歌舞伎とヒップホップ [音楽, 歌舞伎]
「最近はすつかりヒップホップから歌舞伎に興味が移つたんだねー」などと言はれる昨今の私ですが、いやいやそんな事はありません。むろん、歌舞伎にはグイグイと嵌りつつありますが、ヒップホップも依然、私の興味を惹き続けてゐます。と、いふか、私にとつて歌舞伎とヒップホップは同じ様なものなんですねー。
などと言へば、「どこが?」と疑問に思ふ人も多いでせう。最もです。それでは、説明いたしませう。
歌舞伎とヒップホップ。何が同じと言つて、体現してゐるものが同じなのです。あの無意味な絢爛豪華、大袈裟で大掛かりな“傾き(かぶき)”の精神。ヒップホップの人たちは服装を見れば分かる様に、基本的にかぶいてゐます。何サイズも上のダブダブの服を着たり、下着がスッカリ見えるまでズボンを下ろして穿いたり、顔半分が隠れるくらゐのビックサイズの帽子を被つたり、逆に赤ちゃん用か? と思ふほど小さな帽子をチョコンと頭に載せたり。Tシャツとジーンズなのに、何千万もするアクセサリーを身につけたりします。

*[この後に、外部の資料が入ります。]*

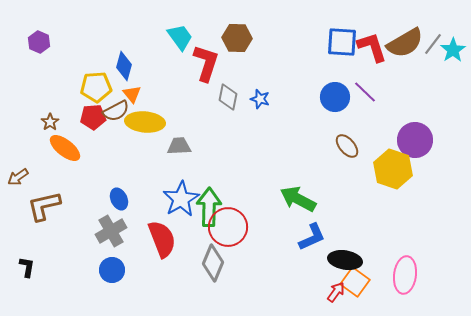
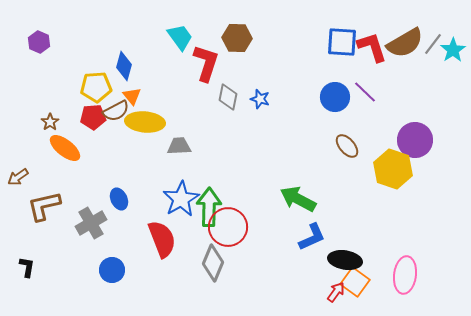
orange triangle at (132, 94): moved 2 px down
gray cross at (111, 231): moved 20 px left, 8 px up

この、財力の誇示、といふのも両者に共通するものですね。そもそも歌舞伎は、身分として侍の下に置かれ抑圧された町人たちが、圧倒的な財力をもつてこれに対抗した、といふ側面があります。江戸の芸術は“遊蕩”と“芝居”だと、確か岸田劉生も言つてをりました。同じ様にヒップホップは、人種的に差別され抑圧された黒人たちが、財力をもつて白人主流文化を脅かす、といふ側面があります。フランス人の誇るビンテージワインを買ひ占めてバラまいたりして、「下品な奴らめ! フランス文化が汚されるわ!」と、差別発言を誘発して問題になつたりしてゐます。が、そもそも歌舞伎を愛する江戸ッ子たちの誇る“粋”とは、上流階級からは“下品”といふ事です。ここでもまた、同じ美意識を共有してゐると言へるでせう。
さらに歌舞伎が圧倒的に江戸ッ子に支持されたのは、当時にあつては町奴と呼ばれるTHUGたちの精神を歌舞伎が体現してゐたからです。初代市川團十郎の父親は面疵重蔵と呼ばれる大親分でしたし、母親は遅蒔重兵衛といふ有名な町奴の娘でした。また海老蔵といふ名前が、唐犬十右衛門といふこれまた当時の大町奴によつてつけられたものだといふのは有名な話でせう。町奴は、今でいふギャングスタみたいなもので、太く短く派手にカッコ良く生きる事を理想とし、命を担保に意地づくしの人生を送つてゐました。ギャングスタラップがラップするTHUG LIFEですね。さういへば、初代市川團十郎は、舞台の上で刺されて死んだんですね、これが。ううーん、THUG LIFEですねー。
と、まァ、こんな所です。私が歌舞伎とヒップホップを同じ様なものだとみて、両方にゾッコンなのは分かつていただけたでせうか。こんな訳なので、ヒップホップファンの人は是非、歌舞伎を観て下さい。また、歌舞伎ファンの人も、ヒップホップを聴く事をオススメいたします。
Comments
投稿者 可能涼介 : 2007年03月04日 22:08
歌舞伎というか、演劇の始原に触れる催し、またやります。
「可能涼介パフォーマンス 頭脳演劇の現在Ⅳ」
3月18日(日)午後2時、京王線仙川駅改札前集合。
無料、雨天決行。
来てくださる人数によって内容が変わるので、要予約とします。kanouryousuke@yahoo.co.jpに、17日(土)までにお申し込みください。
自作の登場人物と化した私(可能涼介)が、その思想を開陳する、というものです。
駅前で集合して、近くの公園で、行います。天気がよければ富士山も見えます。よろしく。
投稿者 可能涼介 : 2007年03月18日 20:29
以上の件、無事終了しました。
ありがとうございました。
富士山もよく見えました。
しかし、打上で行った「柴崎」という駅の周りは圧巻でした。一見の価値ありです。